White is looking out at the Narrow River estuary, where FWS and partners are working on a marsh restoration technique called “thin-layer deposition,” which has been used widely in Gulf Coast states but is just recently gaining traction in the Northeast. Last year the partners used the technique on 11 acres at Sachuest Point NWR, and now are working on 30 acres along the Narrow River at Chafee NWR.
The objective is to dredge sediment from the estuary and spray it onto the marsh, raising the elevation of the marsh enough to allow it to keep better pace with sea-level rise.
“What we’ve seen here is a switch from high-marsh grasses to low-marsh grasses, so we’re losing the high-marsh habitat in this area,” says White. “By adding material we’re hoping to bring it back to high-marsh elevation and that will hopefully allow it to last into the future.”
The partners are aiming to add six inches of elevation to the marsh, which should allow the high-marsh grass to grow through. They will also re-plant the area with about 35,000 plugs of marsh grasses in the spring.
To achieve this delicate balance of elevation, the dredging and spraying machines are equipped with computer sensors that precisely monitor the process.

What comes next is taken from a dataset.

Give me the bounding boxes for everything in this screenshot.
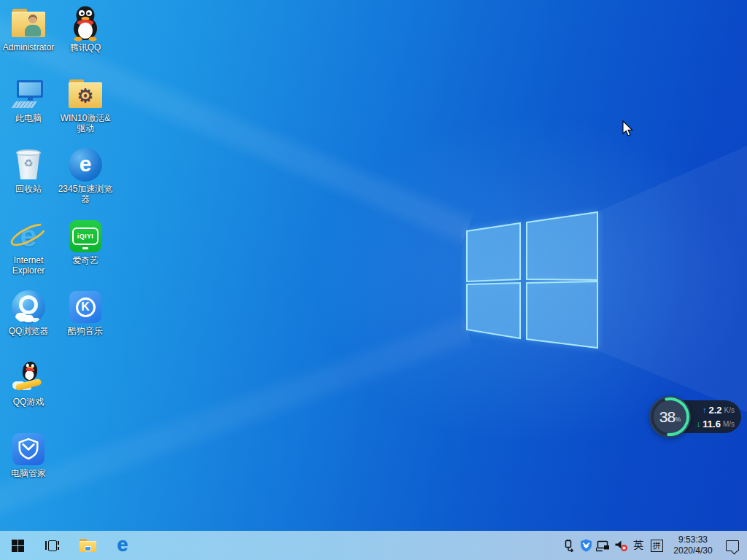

“The sand will be contoured so there will be hills and valleys — the hills will be where the high marsh will grow and where water will be able to drain off the marsh so we’re not creating any impounded water anywhere,” explains White.
Marshes are widely considered valuable assets for coastal protection – they buffer wave energy and absorb water. But they also harbor an amazing diversity of species. One important creature that depends on them is the saltmarsh sparrow (Ammodramus caudacutus).
“Saltmarsh sparrows breed in the high-marsh elevation grasses, so that’s informed the restoration planning we’re doing. Willets (Tringa semipalmata) also breed at that elevation,” says White. “Sea-level rise is going to be a big issue for the saltmarsh sparrow. As sea-level rise increases, these birds will have fewer and fewer breeding opportunities. By raising the marsh we hope to provide salt marsh nesting species habitat into the future.”
White notes that researchers (Field et al. 2016) estimate the sparrow may go extinct as early as 2035, with populations having dropped sharply since the 1990s according to the Saltmarsh Habitat & Avian Research Program (SHARP), a group of academic, government and nonprofit researchers along the East Coast.
“Sea-level rise is really the main issue for marshes, whether you’re talking about the habitat they provide for the saltmarsh sparrow or their ability to protect coastal communities from inundation.”
This is the fifth in a series of photo slideshows highlighting the people who have been working to defend their coastal ecosystems against storms in the wake of Hurricane Sandy. In previous weeks we have looked at Matt Whitbeck and Miles Simmons, combating climate change in the Chesapeake Bay, Julie Devers, assessing fish barriers and culverts in Maryland, Kevin Holcomb and Amy Ferguson building living shorelines at Chincoteague National Wildlife Refuge, and Eric Schrading and Katie Conrad building living shoreline oyster reefs at Gandy’s Beach in New Jersey.